The Adults | photo by Chris Familton

written by Chris Familton

The Scientists of Modern Music is a fairly pretentious name at best but once you see/hear this Tasmanian duo it kind of makes sense. They don’t do anything by halves and delivered a strong set that was high on 80s electro pop anthems, a barrel of fun and an infectious stage presence. There were seemingly no boundaries to their healthy embrace of guilty pleasures.

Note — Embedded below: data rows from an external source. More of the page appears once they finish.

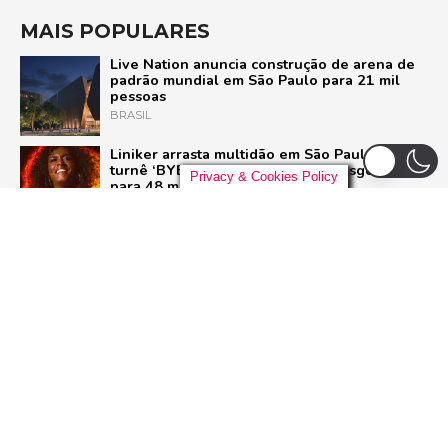
MAIS POPULARES
Live Nation anuncia construção de arena de
padrão mundial em São Paulo para 21 mil
pessoas
BRASIL
Liniker arrasta multidão em São Paulo e inicia
turnê ‘BYE BYE CAJU’ com show esgotado
Privacy & Cookies Policy
para 48 mil pessoas
BRASIL
Pussycat Dolls anunciam primeiro show no
Brasil com a turnê mundial ‘PCD Forever
Tour’
POP
Dia Mundial do Rock: Por que celebramos em
13 de julho e como o Rock in Rio 2026 vai
homenagear o gênero
ROCK
ADVERTISEMENT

From Linn drum breaks and vocoder vocals to energy drink synth stabs and an unabashed party vibe they know how to create music for the dancefloor, Yes it was hard to keep a straight face but they somehow pulled it off, walking (or bopping) the fine line between cheese and day-glo synth pop.

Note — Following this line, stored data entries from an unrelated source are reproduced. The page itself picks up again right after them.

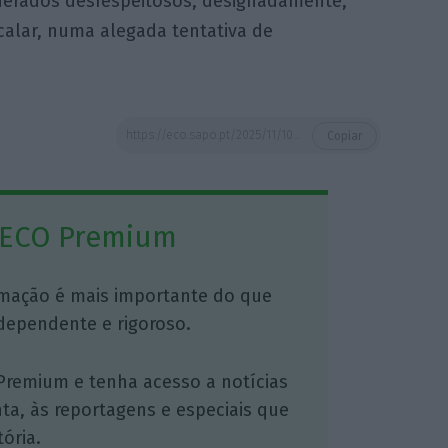
siderados desrespeitosos, designadamente,
 calar, numa alegada tentativa de
https://eco.sapo.pt/2025/11/10/aguiar-branco-solicita-inquerito-a-deputado-do-chega-e-realca-eventual-acao-da-justica/
Copiar
 ECO Premium
mação é mais importante do que
dependente e rigoroso.
Premium e tenha acesso a notícias
nta, às reportagens e especiais que
ória.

The Adults are a somewhat more serious proposition with three highly successful New Zealand songwriters/front-people in Jon Toogood (Shihad), Shayne Carter (Straitjacket Fits/Dimmer) and Julia Deans (Fur Patrol). Essentially Toogood’s solo project he was prudent to gather a large group of collaborators for the album and then narrowed it down to Carter and Deans for the live show.

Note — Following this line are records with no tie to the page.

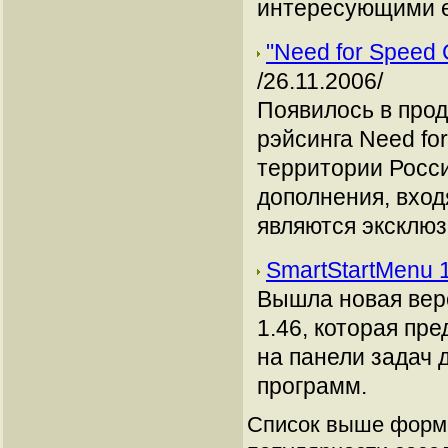
интересующими ег
"Need for Speed
/26.11.2006/
Появилось в про
рэйсинга Need fo
территории Росси
дополнения, вход
являются эксклюзи
SmartStartMenu 
Вышла новая вер
1.46, которая пр
на панели задач 
программ.
Список выше форми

Sans drums (prerecorded tracks were used) they quickly showed their versatility as players, switching between guitar, bass and keyboards as tracks required. The overwhelming and binding theme of The Adults sound is dark and often brooding pop music. Many of the songs were built on droning guitar and synth lines allowing the trio to layer the vocals on top of rather than within the music. At times Toogood hasn’t strayed far from his Shihad songwriting, especially on a song like the surging One Million Ways. The best moments of their generous hour+ set were the uber catchy A Part Of Me with its New Order rhythmic approach and the brilliant single Nothing To Lose. Deans replicated the vocals of Ladi6 exceptionally well while Toogood relished his chance to lock down a two note krautrock bass groove. Carter was given the room to create some widescreen textures over the top of it all – twisting his body into all manner of shapes to squeeze the notes out.

The trio appeared to be having a blast together on stage, even the aloof Carter allowed a smile or two while Toogood was his usual effusive and grateful self – thanking the crowd, employing dance moves to rival Thom Yorke and showing that he is still passionately living, breathing and exploring music.